When choosing how to spend your business development time, and where to make further investments of effort, resources, and money, be careful not to fall into the traps around sunk investments.
Sunk investments - or "sunk costs" - are those past allocations of time, money, energy, and emotion which are now irrecoverable.
It's easy to allow current thinking and future choices to be dominated by past decisions. Humans have a strong bias to continue to make decisions which justify earlier choices, irrespective of the validity of those past decisions.
What we've previously invested in pursuing an opportunity may be largely irrelevant to what we should do in the future. Because we're often unwilling to recognise our previous poor decisionmaking - or, downright mistakes - those problems are perpetuated and may even proliferate.

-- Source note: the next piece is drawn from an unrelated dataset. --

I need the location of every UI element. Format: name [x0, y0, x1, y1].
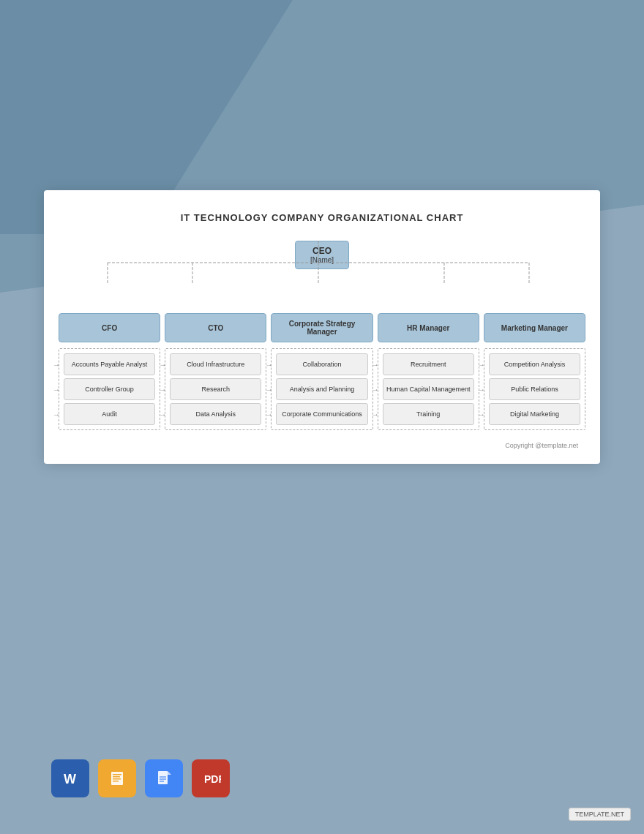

That is, we keep accumulating evidence supportive of our past decisions, and too often look past contrary indicators. We're not good at "cutting our losses" and fall victim to sunk investment.
It may be costly or difficult to acknowledge poor decisions earlier on. Colleagues may criticise. Admitting poor judgement or wrong decisions has a personal psychological cost, too.

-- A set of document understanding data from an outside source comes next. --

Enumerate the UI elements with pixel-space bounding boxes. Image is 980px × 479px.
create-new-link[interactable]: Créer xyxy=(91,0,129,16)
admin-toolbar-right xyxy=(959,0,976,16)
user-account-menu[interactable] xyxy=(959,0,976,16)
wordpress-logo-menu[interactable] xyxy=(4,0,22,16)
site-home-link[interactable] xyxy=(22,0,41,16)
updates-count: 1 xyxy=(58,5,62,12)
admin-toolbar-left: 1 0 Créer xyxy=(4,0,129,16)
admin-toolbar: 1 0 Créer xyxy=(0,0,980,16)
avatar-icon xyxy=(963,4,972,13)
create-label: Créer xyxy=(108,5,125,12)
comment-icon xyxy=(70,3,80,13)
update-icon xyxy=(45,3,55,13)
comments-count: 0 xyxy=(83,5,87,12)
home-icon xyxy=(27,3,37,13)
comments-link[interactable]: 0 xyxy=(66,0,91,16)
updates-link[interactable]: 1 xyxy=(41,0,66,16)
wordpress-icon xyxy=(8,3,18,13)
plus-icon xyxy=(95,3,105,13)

However, not coming to terms with sunk investment is a bigger problem. Unless you work out that it's time to cut your losses and move onto the next opportunity, you're destined to squander more time and resources and still fail.
Not even the best professional business developer gets every investment decision right. Even really good decisionmaking may not produce the expected return. Once you accept that, you can move on and avoid the "quicksand" of sunk investment.